- RECORDS PROVIDED:
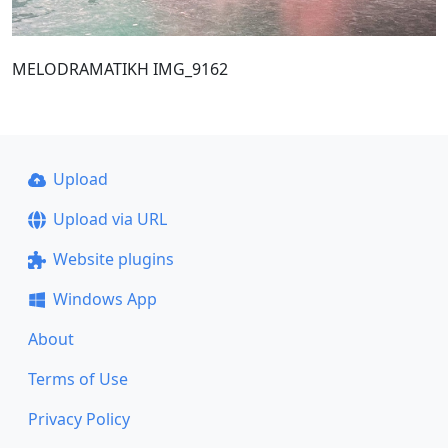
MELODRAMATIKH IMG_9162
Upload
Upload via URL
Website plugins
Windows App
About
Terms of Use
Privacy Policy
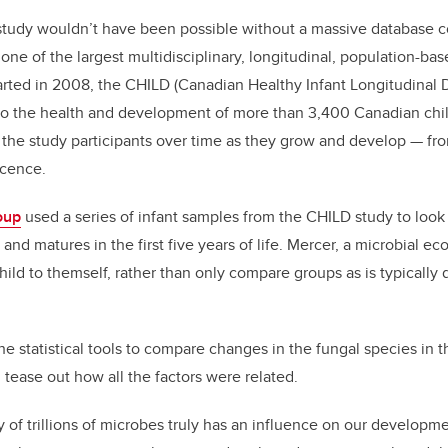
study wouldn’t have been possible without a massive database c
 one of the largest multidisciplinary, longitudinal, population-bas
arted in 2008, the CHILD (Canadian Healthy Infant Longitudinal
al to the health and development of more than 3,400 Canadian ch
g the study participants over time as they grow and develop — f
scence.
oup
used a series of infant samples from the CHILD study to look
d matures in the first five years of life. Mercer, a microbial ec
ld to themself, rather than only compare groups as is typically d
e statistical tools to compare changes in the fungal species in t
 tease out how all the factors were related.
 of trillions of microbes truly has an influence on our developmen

--

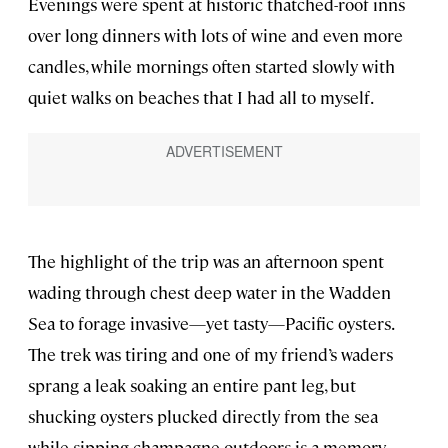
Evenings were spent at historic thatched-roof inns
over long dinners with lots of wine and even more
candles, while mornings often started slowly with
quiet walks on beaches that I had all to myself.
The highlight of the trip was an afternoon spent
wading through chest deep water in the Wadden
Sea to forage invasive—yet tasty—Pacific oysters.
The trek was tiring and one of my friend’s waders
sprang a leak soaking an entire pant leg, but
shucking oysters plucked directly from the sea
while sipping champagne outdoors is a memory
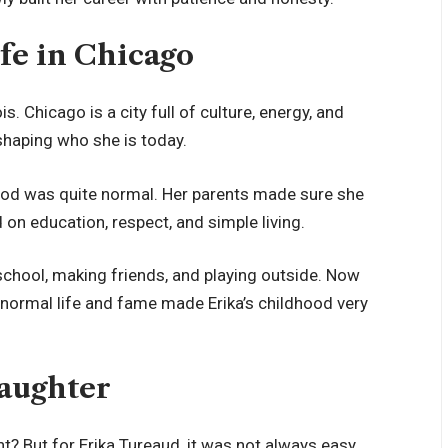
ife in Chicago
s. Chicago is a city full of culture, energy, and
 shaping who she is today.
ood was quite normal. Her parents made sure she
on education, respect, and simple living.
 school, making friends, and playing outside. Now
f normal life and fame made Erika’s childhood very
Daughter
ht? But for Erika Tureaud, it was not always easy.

---

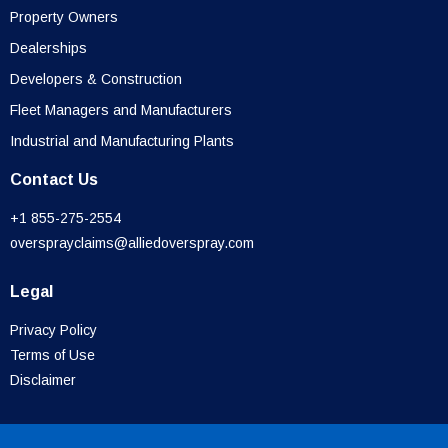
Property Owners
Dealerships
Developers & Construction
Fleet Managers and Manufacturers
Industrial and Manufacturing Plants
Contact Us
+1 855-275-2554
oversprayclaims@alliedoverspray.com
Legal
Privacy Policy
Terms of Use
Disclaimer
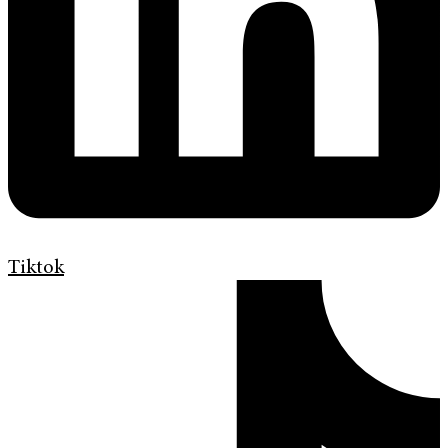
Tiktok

- INSTRUCTIONS FOR THE TASK: Filter the records down to the lines that contain the string "normal", and copy those lines.

- ANSWER TO THE PROBLEM:
ood was quite normal. Her parents made sure she
f normal life and fame made Erika’s childhood very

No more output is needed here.